Tuesday, September 13, 2011

The Blood-Eating Horses of Tibet

Horses and COACISSW have a long history together. From Guy Vanderhaeghe's lovely description of horse-entry in the Last Crossing to Reverend Joseph Goiffon's riveting true story of survival. Horses are, in many ways, the classic animal to cut open and crawl inside to survive a storm in the wild.

However, the relationship has had its share of controversy. Anonymous contributors to this blog have gone so far as to suggest that the horse should have cut open Reverend Goiffon, instead of the other way around, calling into question my "small-minded assertion that man is more deserving of life than horse." They submitted this photo of a shetland pony gazing into the camera as evidence. It seems that the cuteness of horses, and their supposed docility (promoted by the Big Horse Lobby and generations of little girls) have warped our society's perception of what is, at its heart, a vicious beast.

Well no more!

Deadly Equines, one of the most important books of our era, puts to rest these myths by detailing one horse-commited atrocity after another: The Man Eater of Lucknow, Rysdyk-killer of four, the Blood-Eating Horses of Tibet, Sir Ernest Shackleton's voracious Manchurian Socks, and the unfaithful mares of Kind Diomedes. The Deadly Equines site is full of helpful information on the subject, including a Map of Meat-Eating and Killer Horses, showing exactly where and when horse crimes were committed. For too long communities from Antarctica to Yemen have suffered in silence.

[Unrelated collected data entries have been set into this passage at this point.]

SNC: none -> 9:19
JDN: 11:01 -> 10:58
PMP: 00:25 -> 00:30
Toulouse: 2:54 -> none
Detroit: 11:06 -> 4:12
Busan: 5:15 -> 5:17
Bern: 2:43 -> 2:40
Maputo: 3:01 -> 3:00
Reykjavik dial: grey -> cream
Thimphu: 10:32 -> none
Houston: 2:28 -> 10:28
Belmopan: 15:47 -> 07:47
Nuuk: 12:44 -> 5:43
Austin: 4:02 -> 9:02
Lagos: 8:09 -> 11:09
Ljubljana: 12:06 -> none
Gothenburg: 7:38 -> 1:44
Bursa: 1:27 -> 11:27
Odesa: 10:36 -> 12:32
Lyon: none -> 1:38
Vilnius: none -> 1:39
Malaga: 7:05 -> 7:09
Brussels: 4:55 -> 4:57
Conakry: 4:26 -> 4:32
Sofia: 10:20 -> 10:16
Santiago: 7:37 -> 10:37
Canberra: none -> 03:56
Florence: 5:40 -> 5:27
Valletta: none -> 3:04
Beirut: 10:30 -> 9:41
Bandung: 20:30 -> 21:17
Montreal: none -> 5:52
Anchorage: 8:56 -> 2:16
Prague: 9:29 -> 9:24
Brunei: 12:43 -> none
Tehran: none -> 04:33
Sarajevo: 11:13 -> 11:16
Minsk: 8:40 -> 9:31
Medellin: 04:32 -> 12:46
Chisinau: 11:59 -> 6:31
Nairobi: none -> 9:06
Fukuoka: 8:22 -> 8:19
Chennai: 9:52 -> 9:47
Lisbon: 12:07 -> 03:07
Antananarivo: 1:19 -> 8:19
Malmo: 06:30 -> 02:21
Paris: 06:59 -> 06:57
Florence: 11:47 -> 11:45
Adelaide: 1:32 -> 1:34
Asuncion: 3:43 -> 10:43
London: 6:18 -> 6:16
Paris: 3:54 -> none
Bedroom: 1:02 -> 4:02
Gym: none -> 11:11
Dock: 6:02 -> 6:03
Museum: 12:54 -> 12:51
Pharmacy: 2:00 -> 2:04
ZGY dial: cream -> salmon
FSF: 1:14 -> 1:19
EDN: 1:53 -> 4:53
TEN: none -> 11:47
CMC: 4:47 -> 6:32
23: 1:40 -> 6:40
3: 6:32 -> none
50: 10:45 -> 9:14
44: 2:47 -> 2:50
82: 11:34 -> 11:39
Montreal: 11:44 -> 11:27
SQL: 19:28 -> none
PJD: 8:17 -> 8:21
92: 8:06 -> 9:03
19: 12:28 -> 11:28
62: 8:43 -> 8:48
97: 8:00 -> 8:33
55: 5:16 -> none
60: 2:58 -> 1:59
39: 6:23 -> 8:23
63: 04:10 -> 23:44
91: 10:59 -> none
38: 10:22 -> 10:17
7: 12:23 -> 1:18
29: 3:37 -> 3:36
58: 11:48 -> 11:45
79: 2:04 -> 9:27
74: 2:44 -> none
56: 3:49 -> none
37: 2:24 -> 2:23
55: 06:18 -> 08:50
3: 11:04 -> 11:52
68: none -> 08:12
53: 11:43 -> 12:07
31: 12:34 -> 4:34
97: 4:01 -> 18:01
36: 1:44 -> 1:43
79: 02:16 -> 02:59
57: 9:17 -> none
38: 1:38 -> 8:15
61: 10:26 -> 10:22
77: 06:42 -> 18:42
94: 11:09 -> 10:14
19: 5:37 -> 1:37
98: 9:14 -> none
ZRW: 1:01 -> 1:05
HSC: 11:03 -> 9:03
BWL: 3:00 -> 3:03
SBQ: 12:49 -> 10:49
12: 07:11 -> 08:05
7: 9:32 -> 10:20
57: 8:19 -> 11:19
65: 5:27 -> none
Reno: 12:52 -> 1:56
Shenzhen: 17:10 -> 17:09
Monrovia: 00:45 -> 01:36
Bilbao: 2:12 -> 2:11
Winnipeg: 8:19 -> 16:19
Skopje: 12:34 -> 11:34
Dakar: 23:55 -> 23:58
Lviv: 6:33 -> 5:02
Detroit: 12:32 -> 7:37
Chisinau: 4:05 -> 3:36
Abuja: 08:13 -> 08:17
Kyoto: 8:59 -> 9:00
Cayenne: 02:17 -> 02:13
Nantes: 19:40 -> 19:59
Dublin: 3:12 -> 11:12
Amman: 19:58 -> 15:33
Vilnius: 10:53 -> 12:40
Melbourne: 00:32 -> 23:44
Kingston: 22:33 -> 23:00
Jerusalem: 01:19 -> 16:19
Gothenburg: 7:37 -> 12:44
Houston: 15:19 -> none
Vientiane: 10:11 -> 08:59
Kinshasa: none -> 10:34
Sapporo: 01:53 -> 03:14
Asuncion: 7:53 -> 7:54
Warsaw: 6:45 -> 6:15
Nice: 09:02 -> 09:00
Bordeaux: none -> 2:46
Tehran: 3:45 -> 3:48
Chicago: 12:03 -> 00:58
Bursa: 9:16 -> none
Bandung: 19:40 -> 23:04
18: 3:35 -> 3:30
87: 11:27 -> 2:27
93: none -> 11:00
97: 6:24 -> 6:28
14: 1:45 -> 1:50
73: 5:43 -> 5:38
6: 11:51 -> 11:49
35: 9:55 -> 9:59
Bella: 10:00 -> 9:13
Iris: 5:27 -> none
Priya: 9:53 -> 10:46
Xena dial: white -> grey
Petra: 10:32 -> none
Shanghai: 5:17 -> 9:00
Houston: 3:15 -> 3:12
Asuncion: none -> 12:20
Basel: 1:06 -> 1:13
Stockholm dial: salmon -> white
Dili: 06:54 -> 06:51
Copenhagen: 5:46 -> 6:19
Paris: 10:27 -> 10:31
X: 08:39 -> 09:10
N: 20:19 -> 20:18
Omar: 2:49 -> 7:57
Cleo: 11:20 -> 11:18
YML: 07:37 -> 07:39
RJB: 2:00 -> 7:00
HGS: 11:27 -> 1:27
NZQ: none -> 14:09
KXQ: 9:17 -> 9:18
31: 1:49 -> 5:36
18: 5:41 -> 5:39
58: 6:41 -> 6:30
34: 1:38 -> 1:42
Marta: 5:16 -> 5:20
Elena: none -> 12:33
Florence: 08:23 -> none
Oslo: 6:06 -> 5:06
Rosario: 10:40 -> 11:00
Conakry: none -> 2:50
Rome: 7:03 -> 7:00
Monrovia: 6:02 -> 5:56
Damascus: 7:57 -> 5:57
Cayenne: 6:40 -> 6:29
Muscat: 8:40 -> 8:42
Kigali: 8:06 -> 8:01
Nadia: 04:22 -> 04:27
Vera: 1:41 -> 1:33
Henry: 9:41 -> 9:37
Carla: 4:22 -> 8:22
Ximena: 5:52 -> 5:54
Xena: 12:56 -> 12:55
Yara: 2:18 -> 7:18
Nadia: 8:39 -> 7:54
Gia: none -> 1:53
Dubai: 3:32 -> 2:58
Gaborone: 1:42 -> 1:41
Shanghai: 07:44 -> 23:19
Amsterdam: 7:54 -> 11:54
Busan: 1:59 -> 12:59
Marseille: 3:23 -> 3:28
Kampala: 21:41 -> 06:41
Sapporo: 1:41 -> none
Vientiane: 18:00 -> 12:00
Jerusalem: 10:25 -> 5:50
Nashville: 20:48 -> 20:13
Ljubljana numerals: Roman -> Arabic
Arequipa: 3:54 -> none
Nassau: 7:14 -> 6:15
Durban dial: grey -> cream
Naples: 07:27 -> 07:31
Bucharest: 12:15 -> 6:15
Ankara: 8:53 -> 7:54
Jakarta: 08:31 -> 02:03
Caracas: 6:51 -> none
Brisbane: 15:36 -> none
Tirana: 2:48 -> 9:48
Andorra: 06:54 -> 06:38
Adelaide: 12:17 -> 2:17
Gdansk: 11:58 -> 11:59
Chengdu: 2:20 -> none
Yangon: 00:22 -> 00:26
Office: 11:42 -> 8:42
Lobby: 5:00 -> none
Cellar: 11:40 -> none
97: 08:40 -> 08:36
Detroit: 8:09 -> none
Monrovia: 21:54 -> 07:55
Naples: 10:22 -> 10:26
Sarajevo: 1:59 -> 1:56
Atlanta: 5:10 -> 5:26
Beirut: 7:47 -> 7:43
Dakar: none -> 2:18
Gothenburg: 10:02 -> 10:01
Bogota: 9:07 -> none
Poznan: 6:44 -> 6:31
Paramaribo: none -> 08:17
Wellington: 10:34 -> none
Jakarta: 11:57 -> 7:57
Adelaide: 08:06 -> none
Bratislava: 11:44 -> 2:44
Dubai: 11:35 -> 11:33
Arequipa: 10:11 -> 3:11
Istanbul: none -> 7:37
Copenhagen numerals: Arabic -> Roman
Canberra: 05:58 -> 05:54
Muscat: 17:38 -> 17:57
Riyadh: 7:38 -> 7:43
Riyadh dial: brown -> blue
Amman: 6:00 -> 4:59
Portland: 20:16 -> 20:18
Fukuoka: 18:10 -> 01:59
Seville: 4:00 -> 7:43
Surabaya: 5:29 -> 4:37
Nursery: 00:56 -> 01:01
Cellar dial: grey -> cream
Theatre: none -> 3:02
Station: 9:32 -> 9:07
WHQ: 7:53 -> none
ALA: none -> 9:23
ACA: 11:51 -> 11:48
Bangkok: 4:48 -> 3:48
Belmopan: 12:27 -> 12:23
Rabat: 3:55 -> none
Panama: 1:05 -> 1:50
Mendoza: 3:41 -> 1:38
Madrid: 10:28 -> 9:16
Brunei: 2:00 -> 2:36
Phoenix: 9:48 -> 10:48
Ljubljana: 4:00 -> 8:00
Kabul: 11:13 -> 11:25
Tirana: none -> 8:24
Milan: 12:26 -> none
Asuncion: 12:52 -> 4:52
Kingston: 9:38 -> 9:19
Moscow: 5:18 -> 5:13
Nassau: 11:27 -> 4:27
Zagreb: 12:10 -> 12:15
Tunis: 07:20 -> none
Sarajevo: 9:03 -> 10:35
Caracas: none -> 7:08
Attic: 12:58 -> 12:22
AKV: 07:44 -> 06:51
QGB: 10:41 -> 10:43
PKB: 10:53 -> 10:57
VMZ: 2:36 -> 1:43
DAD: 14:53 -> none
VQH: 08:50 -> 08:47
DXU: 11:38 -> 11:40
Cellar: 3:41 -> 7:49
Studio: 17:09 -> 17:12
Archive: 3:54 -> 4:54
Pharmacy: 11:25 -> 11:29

So, to anonymous I say this: sure those big buttery eyes may look friendly, but behind them lurks the cold calculating mind of a killer, waiting to strike. A horse will kill you for no reason, just for sport. If a storm is boiling on the horizon, strike fast, strike hard, strike before the horse strikes you. If you find yourself hesitating, just remember how Diomedes met his end.

Sunday, September 4, 2011


Here at COACISSW we generally adhere to a strict no cutting-open-humans-and-crawling-inside-to-survive-a-storm-in-the-wild policy. However, in the timeless words of Spock just before he ventured into the lethally irradiated engineering room of the starship Enterprise, "The good of the many outweighs the good of the few, or the one."

Now imagine you are trapped in the Forbidden Forest, a massive storm--possibly natural, possibly the work of He-Who-Shall-Not-Be-Named--is brewing on the horizon. Acromantulas are closing in and the Arania Exumai spell isn't working to hold them back. And there, at your side, is Hagrid: twice as tall and five times as wide as the average man. His barrel-like chest cavity capable of sheltering your entire party for the duration of the storm.

Plus, he's half giant, so he isn't really a human at all.

Hagrid is friendly and softhearted. Use these qualities against him. Begin to cry, bemoaning your approaching demise. Tell him of all the things you wish you had done, the mountains you would have climbed, the tournaments of wizardry you would have won, the animals you would have treated more kindly, the man or woman you would have kissed. Ask him for a hug.

Sneak your blade into your sleeve and wrap your arms around his neck (be sure to get them under all that hair). As he's squeezing and comforting you, draw out your blade and jam it into his throat with all your strength. This first cut is crucial--Hagrid is quite strong. If you don't wound him terminally with the first strike he'll shake you free and stomp you to dust. Be sure to sever the carotid artery.

There will be fountains of blood. Leap out of the way. Let him tire himself out staggering around trying to staunch it. Ignore his pleas for mercy and his bellows of "Why? Why?" When he collapses, roll him onto his back, slice open his chest, remove his big warm heart, and crawl inside. The acromantulas will leave you alone safely inside their beloved friend, and the storm will pass.